- _Instructions for the task_
Every line of the data below that holds the string "button" needs to be reported.

- _Data for review_
-*-*-
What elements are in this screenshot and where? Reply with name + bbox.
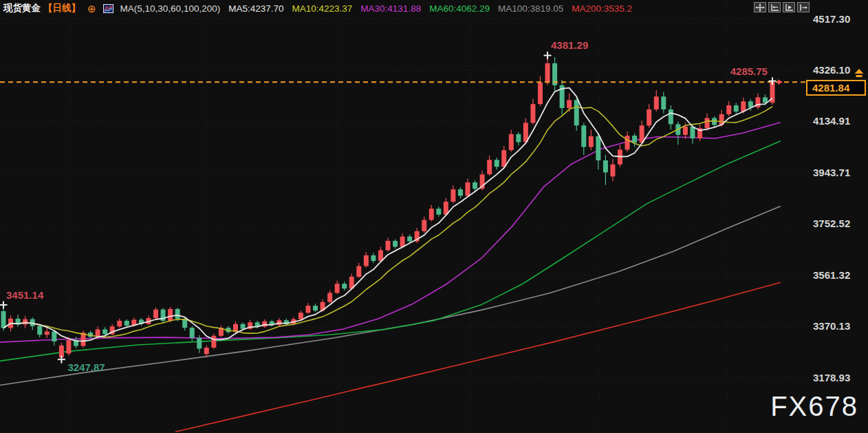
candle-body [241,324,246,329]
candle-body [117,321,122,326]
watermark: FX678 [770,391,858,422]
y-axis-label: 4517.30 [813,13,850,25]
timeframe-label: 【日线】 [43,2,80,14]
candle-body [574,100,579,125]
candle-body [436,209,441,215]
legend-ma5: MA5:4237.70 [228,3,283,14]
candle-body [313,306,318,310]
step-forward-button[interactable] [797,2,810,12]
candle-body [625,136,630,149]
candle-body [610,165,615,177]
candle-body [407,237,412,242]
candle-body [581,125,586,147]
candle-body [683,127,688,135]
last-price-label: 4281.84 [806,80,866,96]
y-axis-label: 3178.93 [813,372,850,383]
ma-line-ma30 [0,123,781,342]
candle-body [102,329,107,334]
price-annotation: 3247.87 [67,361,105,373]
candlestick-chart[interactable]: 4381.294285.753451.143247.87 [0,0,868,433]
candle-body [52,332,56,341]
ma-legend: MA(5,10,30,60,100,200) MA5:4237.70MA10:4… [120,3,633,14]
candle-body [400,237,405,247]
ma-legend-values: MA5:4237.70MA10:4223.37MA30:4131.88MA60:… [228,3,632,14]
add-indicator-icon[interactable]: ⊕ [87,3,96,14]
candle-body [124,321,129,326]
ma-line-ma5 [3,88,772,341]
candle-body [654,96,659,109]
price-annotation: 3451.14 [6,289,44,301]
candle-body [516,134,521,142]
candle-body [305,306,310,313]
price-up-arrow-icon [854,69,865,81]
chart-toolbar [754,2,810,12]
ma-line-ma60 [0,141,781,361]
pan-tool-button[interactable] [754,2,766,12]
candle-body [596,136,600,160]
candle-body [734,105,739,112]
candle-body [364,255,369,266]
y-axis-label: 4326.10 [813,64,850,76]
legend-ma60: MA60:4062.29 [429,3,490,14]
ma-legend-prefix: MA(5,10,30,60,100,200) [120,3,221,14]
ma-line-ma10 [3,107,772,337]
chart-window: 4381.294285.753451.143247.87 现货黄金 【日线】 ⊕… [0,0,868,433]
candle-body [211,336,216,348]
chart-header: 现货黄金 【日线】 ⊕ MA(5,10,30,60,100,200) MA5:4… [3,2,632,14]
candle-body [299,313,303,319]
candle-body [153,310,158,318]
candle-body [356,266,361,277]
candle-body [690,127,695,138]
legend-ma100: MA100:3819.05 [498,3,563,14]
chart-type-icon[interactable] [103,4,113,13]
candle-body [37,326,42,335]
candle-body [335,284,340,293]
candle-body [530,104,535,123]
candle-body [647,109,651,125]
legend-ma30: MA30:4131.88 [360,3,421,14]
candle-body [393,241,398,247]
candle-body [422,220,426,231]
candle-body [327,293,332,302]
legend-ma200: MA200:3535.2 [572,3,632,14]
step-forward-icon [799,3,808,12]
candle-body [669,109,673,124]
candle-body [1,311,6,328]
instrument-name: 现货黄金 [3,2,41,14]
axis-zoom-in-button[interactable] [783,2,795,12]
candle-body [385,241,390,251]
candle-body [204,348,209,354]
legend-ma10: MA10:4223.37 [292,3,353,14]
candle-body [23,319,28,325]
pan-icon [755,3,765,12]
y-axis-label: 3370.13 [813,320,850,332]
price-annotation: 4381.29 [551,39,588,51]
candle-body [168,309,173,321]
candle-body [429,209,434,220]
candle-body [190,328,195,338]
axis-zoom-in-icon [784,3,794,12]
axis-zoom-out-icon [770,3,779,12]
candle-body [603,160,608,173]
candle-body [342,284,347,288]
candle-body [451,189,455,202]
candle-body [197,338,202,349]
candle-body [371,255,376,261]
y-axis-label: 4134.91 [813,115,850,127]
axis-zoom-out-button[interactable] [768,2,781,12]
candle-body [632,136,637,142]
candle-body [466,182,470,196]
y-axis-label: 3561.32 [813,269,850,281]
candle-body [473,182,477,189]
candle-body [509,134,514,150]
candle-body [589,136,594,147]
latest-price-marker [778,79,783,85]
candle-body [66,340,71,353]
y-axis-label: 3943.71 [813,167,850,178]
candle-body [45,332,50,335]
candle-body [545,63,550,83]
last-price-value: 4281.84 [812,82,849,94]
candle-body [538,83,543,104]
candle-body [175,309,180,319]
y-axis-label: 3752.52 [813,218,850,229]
-*-*-
- _Solution to the problem_
step-forward-button[interactable] [797,2,810,12]
pan-tool-button[interactable] [754,2,766,12]
axis-zoom-in-button[interactable] [783,2,795,12]
axis-zoom-out-button[interactable] [768,2,781,12]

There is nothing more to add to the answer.